* Records provided:
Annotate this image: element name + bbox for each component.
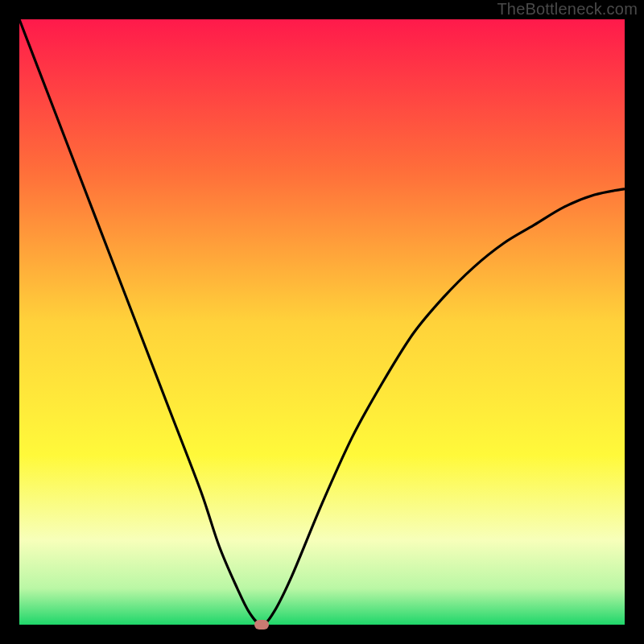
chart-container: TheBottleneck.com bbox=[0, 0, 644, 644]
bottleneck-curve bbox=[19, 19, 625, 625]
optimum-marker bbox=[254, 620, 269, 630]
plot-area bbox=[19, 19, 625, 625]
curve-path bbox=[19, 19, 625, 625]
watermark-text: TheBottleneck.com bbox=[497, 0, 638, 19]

* Action item: Apart from the pictures, all of the data must be duplicated exactly as shown above.

* Written solution:
Annotate this image: element name + bbox for each component.
chart-container: TheBottleneck.com bbox=[0, 0, 644, 644]
bottleneck-curve bbox=[19, 19, 625, 625]
optimum-marker bbox=[254, 620, 269, 630]
plot-area bbox=[19, 19, 625, 625]
curve-path bbox=[19, 19, 625, 625]
watermark-text: TheBottleneck.com bbox=[497, 0, 638, 19]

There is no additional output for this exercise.